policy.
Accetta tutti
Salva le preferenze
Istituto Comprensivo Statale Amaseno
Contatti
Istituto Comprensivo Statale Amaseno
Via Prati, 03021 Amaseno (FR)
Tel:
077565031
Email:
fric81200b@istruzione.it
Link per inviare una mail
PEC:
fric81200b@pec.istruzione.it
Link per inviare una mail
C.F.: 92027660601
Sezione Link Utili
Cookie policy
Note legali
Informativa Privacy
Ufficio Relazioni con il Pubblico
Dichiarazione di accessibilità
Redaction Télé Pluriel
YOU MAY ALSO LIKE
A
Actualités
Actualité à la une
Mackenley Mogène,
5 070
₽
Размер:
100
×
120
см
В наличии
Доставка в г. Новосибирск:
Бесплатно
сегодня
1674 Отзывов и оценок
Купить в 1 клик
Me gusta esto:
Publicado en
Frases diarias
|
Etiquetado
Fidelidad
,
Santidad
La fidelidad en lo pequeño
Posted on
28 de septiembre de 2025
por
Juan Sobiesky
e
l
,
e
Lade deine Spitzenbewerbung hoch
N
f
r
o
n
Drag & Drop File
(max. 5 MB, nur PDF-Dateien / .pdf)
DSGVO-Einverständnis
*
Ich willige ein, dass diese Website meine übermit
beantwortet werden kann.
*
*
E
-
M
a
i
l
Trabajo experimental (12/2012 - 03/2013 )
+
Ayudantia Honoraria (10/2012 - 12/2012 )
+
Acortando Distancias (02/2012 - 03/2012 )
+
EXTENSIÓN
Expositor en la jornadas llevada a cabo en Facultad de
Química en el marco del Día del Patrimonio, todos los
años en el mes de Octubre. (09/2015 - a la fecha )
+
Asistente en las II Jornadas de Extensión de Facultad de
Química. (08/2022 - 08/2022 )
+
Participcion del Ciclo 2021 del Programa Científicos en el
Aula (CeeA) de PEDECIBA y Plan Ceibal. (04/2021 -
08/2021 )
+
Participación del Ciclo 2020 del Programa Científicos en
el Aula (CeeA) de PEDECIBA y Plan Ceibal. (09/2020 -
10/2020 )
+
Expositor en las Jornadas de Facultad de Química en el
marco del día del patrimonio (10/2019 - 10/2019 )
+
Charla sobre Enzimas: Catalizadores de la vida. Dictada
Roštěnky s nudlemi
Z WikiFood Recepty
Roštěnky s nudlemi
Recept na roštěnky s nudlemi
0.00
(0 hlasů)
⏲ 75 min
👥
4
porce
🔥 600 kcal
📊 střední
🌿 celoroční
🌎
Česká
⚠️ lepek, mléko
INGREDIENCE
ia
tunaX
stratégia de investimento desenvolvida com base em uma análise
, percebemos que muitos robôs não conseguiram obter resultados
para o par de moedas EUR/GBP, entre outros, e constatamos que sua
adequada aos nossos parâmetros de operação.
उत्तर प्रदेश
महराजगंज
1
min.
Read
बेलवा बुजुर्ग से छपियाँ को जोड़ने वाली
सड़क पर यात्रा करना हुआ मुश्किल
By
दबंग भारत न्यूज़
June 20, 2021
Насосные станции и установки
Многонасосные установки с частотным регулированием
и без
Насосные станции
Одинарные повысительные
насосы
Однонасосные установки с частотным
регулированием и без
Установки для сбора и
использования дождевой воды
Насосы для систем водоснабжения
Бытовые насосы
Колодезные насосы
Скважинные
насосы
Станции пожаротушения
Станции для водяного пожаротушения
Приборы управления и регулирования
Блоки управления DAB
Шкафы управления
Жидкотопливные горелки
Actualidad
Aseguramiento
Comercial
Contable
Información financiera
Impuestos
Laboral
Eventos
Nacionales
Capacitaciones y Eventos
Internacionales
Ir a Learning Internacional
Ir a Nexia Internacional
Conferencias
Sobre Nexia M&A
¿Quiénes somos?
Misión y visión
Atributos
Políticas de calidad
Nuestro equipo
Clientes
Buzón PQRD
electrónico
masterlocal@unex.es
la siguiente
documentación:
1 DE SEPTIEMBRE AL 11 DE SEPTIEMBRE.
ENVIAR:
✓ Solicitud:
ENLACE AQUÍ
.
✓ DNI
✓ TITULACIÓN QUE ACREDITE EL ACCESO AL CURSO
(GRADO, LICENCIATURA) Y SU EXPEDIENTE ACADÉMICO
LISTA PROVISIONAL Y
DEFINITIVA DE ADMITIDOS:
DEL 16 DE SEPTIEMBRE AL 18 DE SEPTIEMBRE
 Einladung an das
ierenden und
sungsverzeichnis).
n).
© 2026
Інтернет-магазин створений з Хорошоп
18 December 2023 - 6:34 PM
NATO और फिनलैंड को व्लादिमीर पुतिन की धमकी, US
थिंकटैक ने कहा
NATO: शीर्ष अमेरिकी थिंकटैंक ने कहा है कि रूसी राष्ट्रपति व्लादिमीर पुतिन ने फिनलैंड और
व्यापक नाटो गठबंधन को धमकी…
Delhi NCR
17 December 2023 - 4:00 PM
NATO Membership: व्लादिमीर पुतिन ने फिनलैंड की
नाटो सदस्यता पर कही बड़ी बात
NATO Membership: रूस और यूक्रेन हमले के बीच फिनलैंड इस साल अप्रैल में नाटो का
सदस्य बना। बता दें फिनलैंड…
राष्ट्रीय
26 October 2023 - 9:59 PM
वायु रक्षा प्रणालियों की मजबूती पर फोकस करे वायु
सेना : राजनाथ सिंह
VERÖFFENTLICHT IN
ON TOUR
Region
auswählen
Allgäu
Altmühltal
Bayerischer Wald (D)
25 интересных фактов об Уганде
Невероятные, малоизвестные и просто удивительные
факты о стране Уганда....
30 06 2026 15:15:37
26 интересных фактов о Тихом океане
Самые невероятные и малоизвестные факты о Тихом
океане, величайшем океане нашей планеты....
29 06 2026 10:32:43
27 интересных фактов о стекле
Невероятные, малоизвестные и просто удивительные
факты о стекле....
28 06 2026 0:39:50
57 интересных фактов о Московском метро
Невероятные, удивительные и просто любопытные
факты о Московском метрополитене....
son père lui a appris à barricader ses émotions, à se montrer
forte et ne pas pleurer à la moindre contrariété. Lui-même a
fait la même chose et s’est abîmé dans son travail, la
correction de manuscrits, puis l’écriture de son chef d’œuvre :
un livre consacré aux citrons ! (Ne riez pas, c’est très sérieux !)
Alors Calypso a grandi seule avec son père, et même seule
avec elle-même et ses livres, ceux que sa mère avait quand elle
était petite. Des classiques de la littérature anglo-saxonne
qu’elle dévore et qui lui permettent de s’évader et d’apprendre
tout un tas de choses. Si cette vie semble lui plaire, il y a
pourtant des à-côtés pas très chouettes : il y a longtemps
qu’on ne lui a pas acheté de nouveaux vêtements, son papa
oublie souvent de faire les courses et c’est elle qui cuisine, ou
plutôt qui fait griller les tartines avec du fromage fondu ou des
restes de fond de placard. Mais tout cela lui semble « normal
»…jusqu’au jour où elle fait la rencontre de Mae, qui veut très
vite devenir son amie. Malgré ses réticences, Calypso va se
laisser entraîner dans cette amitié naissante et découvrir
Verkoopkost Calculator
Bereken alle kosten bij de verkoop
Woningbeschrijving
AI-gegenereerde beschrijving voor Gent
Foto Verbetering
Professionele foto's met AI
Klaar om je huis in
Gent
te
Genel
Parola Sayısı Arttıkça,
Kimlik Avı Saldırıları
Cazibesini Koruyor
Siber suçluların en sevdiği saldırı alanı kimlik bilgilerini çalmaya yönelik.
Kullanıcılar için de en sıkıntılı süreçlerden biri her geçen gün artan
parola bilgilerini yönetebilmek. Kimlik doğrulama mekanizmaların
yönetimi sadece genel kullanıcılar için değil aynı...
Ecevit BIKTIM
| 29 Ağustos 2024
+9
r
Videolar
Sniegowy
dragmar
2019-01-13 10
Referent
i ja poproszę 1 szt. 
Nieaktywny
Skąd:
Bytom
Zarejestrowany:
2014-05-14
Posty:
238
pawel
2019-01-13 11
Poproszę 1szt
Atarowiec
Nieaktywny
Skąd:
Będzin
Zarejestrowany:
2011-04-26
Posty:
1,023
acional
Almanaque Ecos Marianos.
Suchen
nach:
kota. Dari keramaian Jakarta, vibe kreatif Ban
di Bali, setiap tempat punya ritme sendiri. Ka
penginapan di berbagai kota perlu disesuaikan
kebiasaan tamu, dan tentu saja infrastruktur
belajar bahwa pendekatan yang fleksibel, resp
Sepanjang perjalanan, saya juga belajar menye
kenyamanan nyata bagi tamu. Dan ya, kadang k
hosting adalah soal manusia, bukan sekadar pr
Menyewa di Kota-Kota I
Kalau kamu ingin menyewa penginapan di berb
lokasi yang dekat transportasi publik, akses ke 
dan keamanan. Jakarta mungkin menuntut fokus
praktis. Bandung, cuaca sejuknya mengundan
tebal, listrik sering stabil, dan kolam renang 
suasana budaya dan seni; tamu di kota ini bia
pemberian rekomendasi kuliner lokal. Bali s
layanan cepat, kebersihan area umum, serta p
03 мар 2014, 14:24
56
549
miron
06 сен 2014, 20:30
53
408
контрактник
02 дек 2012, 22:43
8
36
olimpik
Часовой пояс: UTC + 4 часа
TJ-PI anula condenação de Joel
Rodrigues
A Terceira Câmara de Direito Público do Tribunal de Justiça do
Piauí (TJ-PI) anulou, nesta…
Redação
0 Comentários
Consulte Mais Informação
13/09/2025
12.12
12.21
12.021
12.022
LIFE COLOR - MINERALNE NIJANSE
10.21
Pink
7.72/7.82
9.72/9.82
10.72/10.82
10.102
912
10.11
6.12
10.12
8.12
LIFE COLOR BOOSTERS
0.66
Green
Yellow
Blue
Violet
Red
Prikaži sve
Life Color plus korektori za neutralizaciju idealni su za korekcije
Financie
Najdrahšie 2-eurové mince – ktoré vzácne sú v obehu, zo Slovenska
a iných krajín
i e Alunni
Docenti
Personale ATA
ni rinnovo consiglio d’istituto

□ □ □

**Exercise aim**
Number of lines containing "yang" in the material above: give that number alone.

**Worked solution**
2